ST. MARY'S COUNTY
Feeling The Bite Of Lesson On Hunger
Banquet Simulates Wealth Inequities
Washington Post Staff Writer
Friday, December 1, 2006; Page B03
As he watched classmate Elizabeth Mason take a sip from a glass goblet, Ian Glasgow could stand it no longer.
"There are three empty spots with salads just sitting there," Glasgow moaned, staring at the plastic cup of rice on his lap. "There is so much food over there, and we're getting almost nothing."
Inequity was the theme of the unusual dinner party on the campus of St. Mary's College of Maryland on Wednesday evening. At the campus in Southern Maryland, Mason and four other students, randomly selected from the participants as high-income guests, ate a three-course meal at a linen-covered table.

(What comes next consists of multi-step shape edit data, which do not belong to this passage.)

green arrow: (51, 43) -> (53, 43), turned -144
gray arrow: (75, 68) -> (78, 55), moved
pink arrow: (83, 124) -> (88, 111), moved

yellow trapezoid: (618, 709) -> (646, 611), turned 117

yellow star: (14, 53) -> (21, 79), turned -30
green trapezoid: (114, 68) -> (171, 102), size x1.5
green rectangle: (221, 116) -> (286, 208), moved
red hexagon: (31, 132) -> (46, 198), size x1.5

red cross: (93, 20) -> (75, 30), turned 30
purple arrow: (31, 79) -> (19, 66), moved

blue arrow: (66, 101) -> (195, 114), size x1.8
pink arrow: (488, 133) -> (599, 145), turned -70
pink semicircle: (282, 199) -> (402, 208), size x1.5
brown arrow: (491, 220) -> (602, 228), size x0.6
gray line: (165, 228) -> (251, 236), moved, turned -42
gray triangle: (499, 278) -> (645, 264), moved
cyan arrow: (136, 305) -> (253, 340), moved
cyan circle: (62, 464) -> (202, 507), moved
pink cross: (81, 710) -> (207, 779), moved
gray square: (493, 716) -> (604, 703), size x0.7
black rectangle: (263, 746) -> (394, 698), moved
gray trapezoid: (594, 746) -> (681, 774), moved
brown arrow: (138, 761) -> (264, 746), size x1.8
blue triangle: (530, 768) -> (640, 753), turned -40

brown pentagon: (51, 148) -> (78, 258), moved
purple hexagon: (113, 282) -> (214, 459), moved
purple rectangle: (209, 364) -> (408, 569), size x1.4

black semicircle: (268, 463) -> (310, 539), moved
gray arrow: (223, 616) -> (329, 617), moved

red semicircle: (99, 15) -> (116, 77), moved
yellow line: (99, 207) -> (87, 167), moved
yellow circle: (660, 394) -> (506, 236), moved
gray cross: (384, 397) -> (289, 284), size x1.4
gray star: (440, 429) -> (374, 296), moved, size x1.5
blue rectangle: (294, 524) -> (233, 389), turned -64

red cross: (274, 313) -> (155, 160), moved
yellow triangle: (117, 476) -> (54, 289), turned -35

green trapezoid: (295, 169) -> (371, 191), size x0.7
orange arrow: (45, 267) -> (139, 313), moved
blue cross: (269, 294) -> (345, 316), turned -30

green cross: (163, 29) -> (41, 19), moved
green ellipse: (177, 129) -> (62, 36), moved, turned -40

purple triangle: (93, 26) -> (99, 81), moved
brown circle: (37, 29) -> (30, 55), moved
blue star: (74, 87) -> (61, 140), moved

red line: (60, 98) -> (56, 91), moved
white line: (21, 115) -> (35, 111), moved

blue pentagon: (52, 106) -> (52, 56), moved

Across the room, Glasgow and eight others chosen to represent the estimated 60 percent of the world's residents who make $3 or less per person per day sat on the floor scooping brown rice out of plastic cups with their fingers. In the center of the room, those representing the global middle class ate rice and beans with forks. The goal: to experience the problem of world hunger firsthand, if only for two hours.
The St. Mary's "hunger banquet" was one of more than 600 similar events hosted on college campuses and by religious institutions across the country this year. The event, begun by the international aid organization Oxfam America 30 years ago, is intended to illustrate that an estimated 24,000 people die every day from the effects of hunger.
The event made an impression on several students, who continued talking about it for two hours after dinner.
"It's very humbling to see the kind of food we're used to eating pass by us," junior Amanda Ingold said. "I have a better understanding of how it feels to be poor."
"I've always been told I was middle-class, but I eat like this every night," Mason said, gesturing to the spread of spaghetti, salad, bread and cheesecake in front of her. "It puts it all in perspective a little bit."
"It made me understand segregation in the U.S.," said Ngozi Okidegbe, who was assigned to the lowest-income group. "Poor people live in different neighborhoods because it makes people uncomfortable to be in the same neighborhoods all together."
Yet student organizers and Oxfam staff members say that motivating students to translate the awareness of inequity into action can be a frustrating effort. "What's hard with college students is they want to do things that have immediate effects," said Nidhi Bouri, a University of Maryland junior who has coordinated two hunger banquets at the College Park campus.
Participation in community service activities is at record levels on college campuses, according to several recent studies, but students are significantly more likely to work on projects that will enable them to see tangible results quickly. Many of the most popular outreach efforts at College Park and St. Mary's involve tutoring younger students or other activities involving children, students said.
"When you have something like a hunger banquet where there's no direct action component, you have to make the next step easy to see," said Nancy Delaney, Oxfam America's fast and outreach manager. "Students in particular sometimes see issues of poverty and hunger as overwhelming."
At St. Mary's, students grilled faculty speaker Zach P. Messitte on what they could do to help solve the world's hunger problem.
"Most of us are not going to be able to go to Ethiopia to actually hand food to someone in need," Messitte said. "We have to find little ways to repair the world, because the big ways are impossible."
The political science professor encouraged students not to become discouraged, pointing them toward volunteer opportunities at a men's shelter and soup kitchen in Lexington Park close to the campus, and noting their ability to contribute money to larger organizations or to write letters to politicians.
Bouri said she erred when she organized her first hunger banquet last year by not providing ways for people to become involved. This year, she and the banquet co-chair asked a dozen campus groups to prepare displays about their efforts against world hunger and distributed copies of a flier they wrote: "10 Things You Can Do to Change the World."
"It is a hard sell, because there's no immediate visible effect," she said. "But I feel so strongly that the little things make a difference. If I get one person that actually starts thinking about this stuff and donates their loose change, it's worth it to me."